With r=0.60, n=5 observations, and k=10 variables tested, there is a 96.5% probability this correlation is spurious.

Has this paper been retracted?

from bullshit_detector.paper_screening import check_retraction

check_retraction("10.2147/DMSO.S27665")
# {'retracted': True, 'corrections': [], 'pubpeer_comments': 0,
#  'pubpeer_url': 'https://pubpeer.com/publications/10.2147-DMSO.S27665'}

retracted: True — the paper behind this DOI has been formally retracted. Do not cite or act on its findings. (This is the Vinson et al. 2012 green coffee extract paper, retracted in 2014 after an FTC investigation.)

Intellectual foundations

This project stands on the shoulders of:

  • Carl T. Bergstrom & Jevin D. WestCalling Bullshit: The Art of Skepticism in a Data-Driven World (Random House, 2020) and their University of Washington course. The paper-level screening module (Tier 0) directly implements their legitimacy framework.
  • Harry FrankfurtOn Bullshit (Princeton University Press, 2005). Established the philosophical foundation.
  • C.T. Kalkomey — "Potential risks when using seismic attributes as predictors of reservoir properties" (The Leading Edge, 1997). The spurious correlation probability formula.
  • N.J.L. Brown & J.A.J. Heathers — "The GRIM Test" (SPPS, 2017). Arithmetic consistency checking for means.
  • Aurélien Allard — "Analytic-GRIMMER" (2018). Extended GRIM to standard deviations. The Python port in this package is the first on PyPI.
  • Kristin Sainani — "How to Be a Statistical Detective" (PM&R, 2020). Pedagogical framework tying these tools together.
  • Thomas Speidel — GeoConvention 2018 R notebook. Variable selection methods (redundancy analysis, LASSO, sparse PCA, power analysis) on the Hunt dataset, complementing Niccoli's Python implementations. Inspired the redundancy and power modules.
  • Michèle Nuijten et al. — statcheck (Behavioral Research Methods, 2016). P-value recomputation methodology.

For AI assistants

The skills/ directory contains detection heuristics and decision trees for each module. If you're a coding assistant (Copilot, Claude Code, etc.), read skills/OVERVIEW.md first.

Acknowledgments

Kristin Sainani — her paper "How to Be a Statistical Detective" (PM&R, 2020, 12(2):211–215, DOI: 10.1002/pmrj.12305) inspired the Tier 1 arithmetic consistency approach and the overall "statistical detective" framing of this package. The p_checker module's pedagogical structure follows her framework of treating statistical anomalies as clues that warrant further investigation. More broadly, her detective framing runs through the entire package lineage: it directly inspired Matteo Niccoli's "Be a geoscience and data science detective" project (MyCarta blog, GitHub repo, TRANSFORM 2021 lightning talk), which is the primary source for the Tier 3 modules (leverage.py, reproducibility.py).
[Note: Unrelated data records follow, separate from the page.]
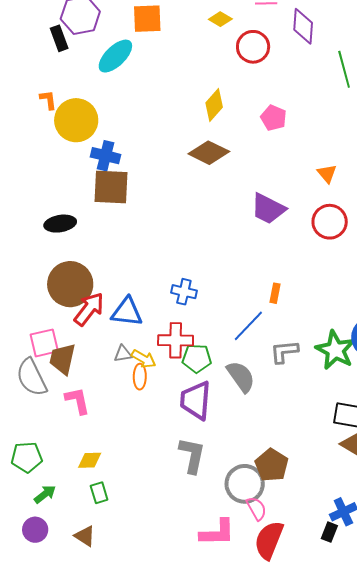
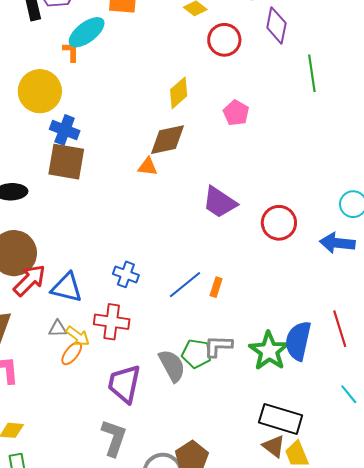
orange L-shape: (48, 100) -> (71, 52), moved
brown diamond: (209, 153) -> (167, 140), turned -45
orange triangle: (327, 174) -> (148, 167), moved, turned -50
blue line: (248, 326) -> (185, 285), moved
green pentagon: (197, 358) -> (196, 354), moved
orange ellipse: (140, 377) -> (72, 353), turned 30

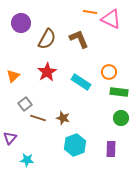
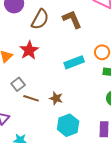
red star: (47, 72) -> (29, 50), moved
cyan rectangle: (81, 82) -> (74, 62), turned -54

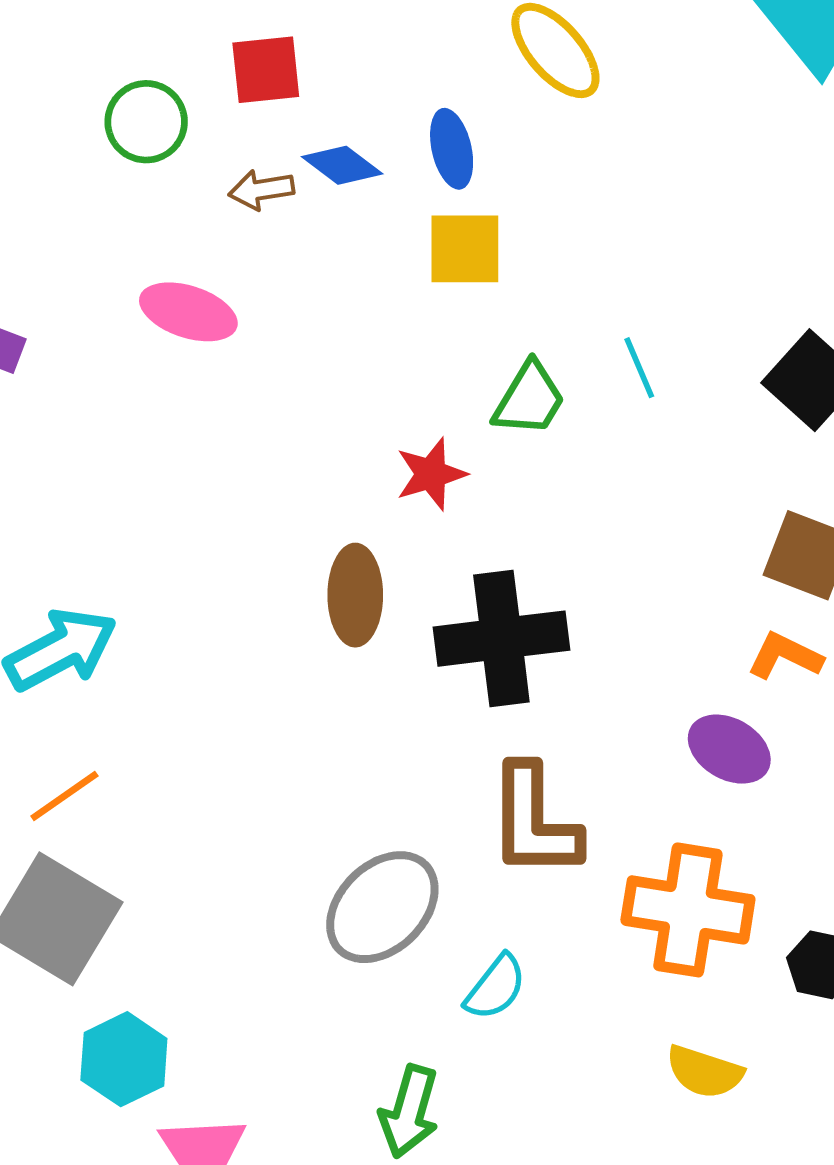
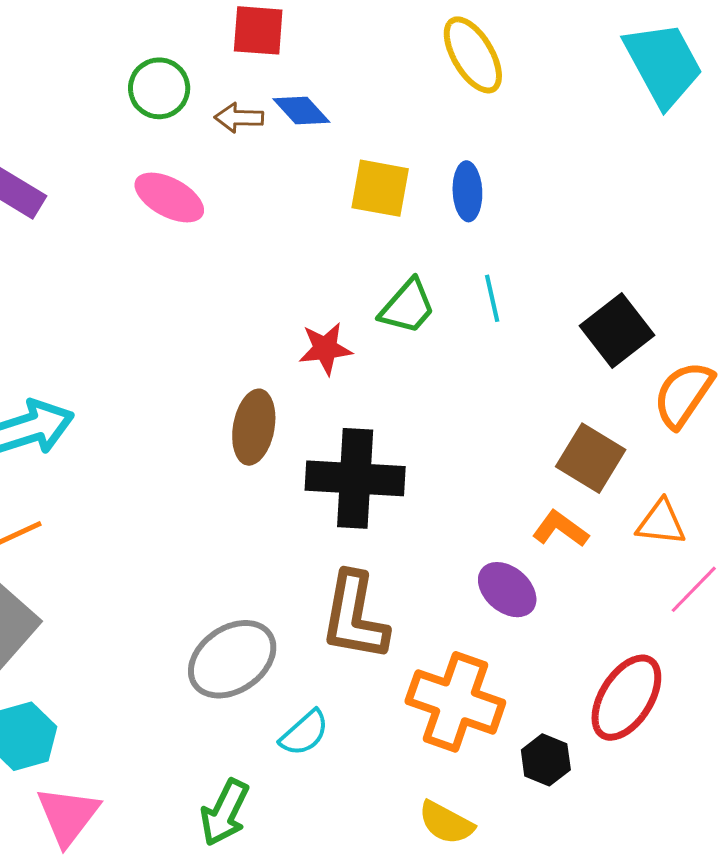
green circle: (146, 122) -> (159, 88), moved
blue ellipse: (452, 149) -> (467, 191), moved

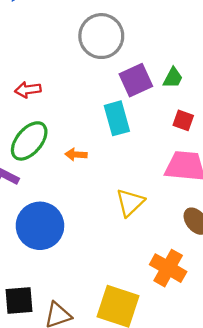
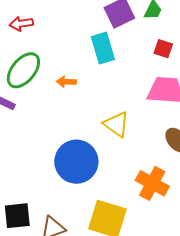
yellow triangle: (130, 202) -> (116, 124), turned -40
blue circle: (40, 226) -> (76, 162), moved

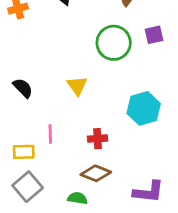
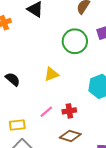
yellow triangle: (77, 86) -> (51, 74), turned 49
pink line: (50, 134) -> (46, 112), moved, turned 56

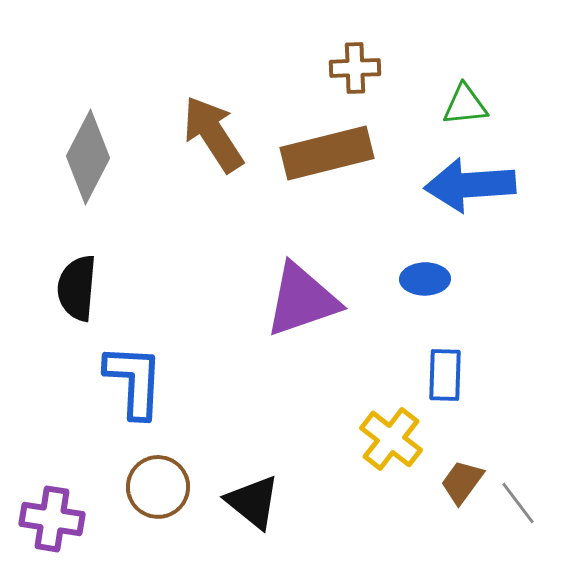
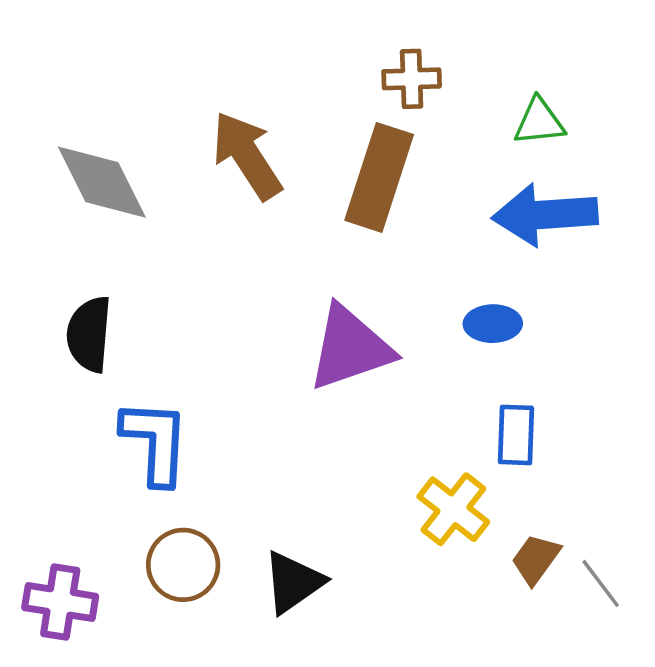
brown rectangle: (327, 153) -> (379, 177), turned -58
gray diamond: (88, 157) -> (102, 182), turned -54
black triangle: (253, 502) -> (293, 582), turned 46

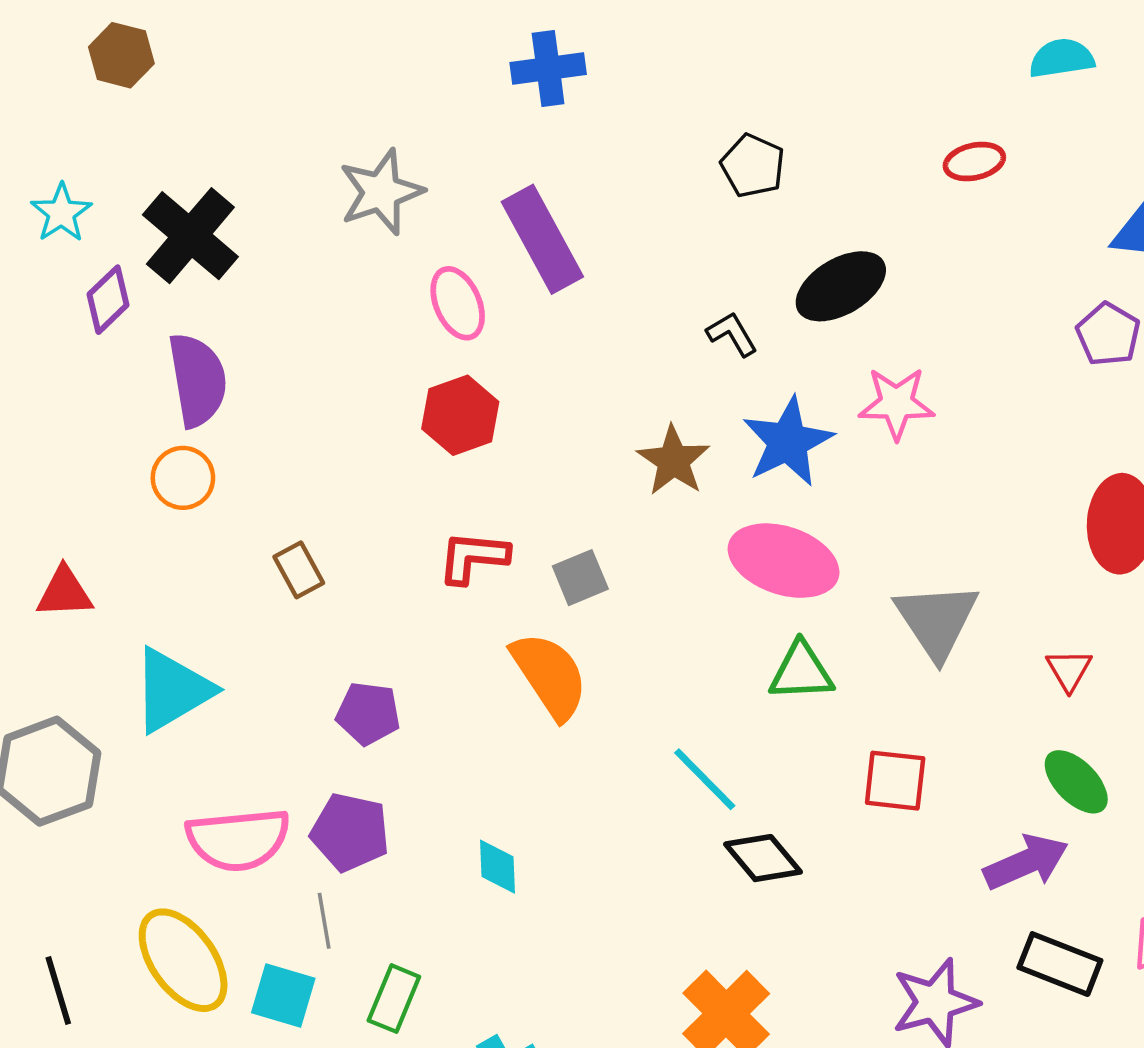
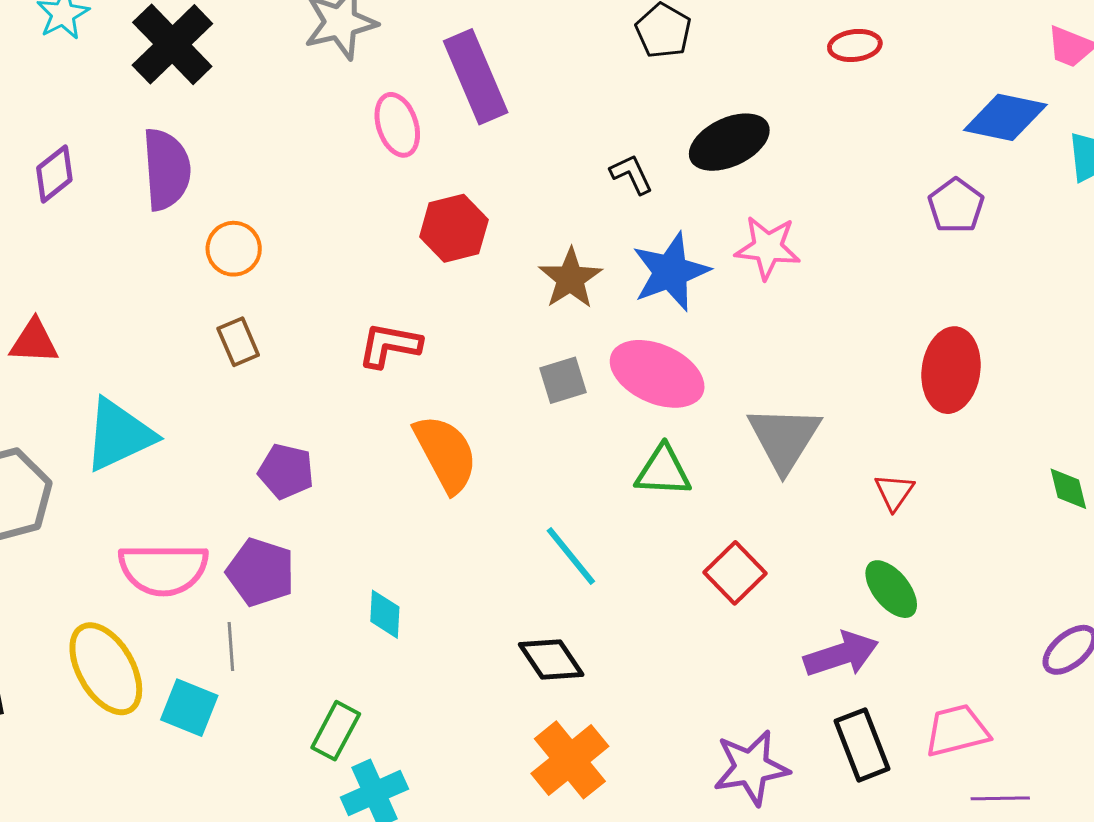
purple diamond: (108, 300) -> (54, 174), moved
red hexagon: (460, 415) -> (454, 228), moved
orange circle: (183, 478) -> (234, 249), moved
gray square: (580, 578) -> (563, 380), moved
red square: (895, 781) -> (735, 573), turned 34
black diamond: (763, 858) -> (551, 660), moved
black rectangle: (1060, 964) -> (862, 745), turned 42
green rectangle: (394, 999) -> (336, 731), moved

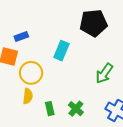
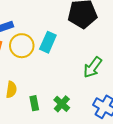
yellow circle: (31, 73) -> (22, 46), moved

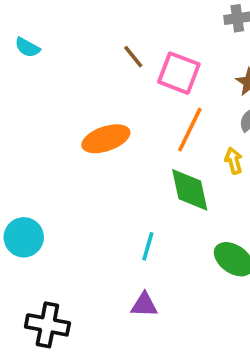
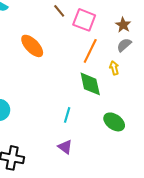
orange ellipse: (106, 139) -> (32, 46), moved, turned 65
purple triangle: (144, 305) -> (65, 147), turned 35

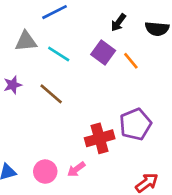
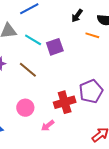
purple square: (103, 53) -> (55, 47), moved, turned 36
orange line: (131, 61) -> (92, 35), moved, turned -32
pink circle: (45, 172) -> (25, 108), moved

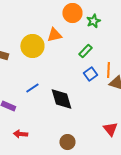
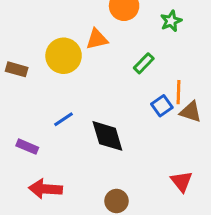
green star: (93, 21) -> (171, 21), moved
blue square: (90, 74) -> (162, 106), moved
red arrow: (20, 134) -> (45, 189), size x1.5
Thomas Speidel — his GeoConvention 2018 R notebook, Data Science Tools for Petroleum Exploration and Production, provided the methodology for the power analysis and redundancy modules (Tier 2). The original GeoConvention 2018 presentation was a collaboration between Matteo Niccoli and Thomas Speidel; Speidel's R implementations of power analysis and variable redundancy (Hmisc::redun), applied to the Hunt (2013) 21-well dataset, were translated into the Python power and redundancy modules in this package.

License

Apache-2.0. The optional statcheck dependency is GPL-3.0.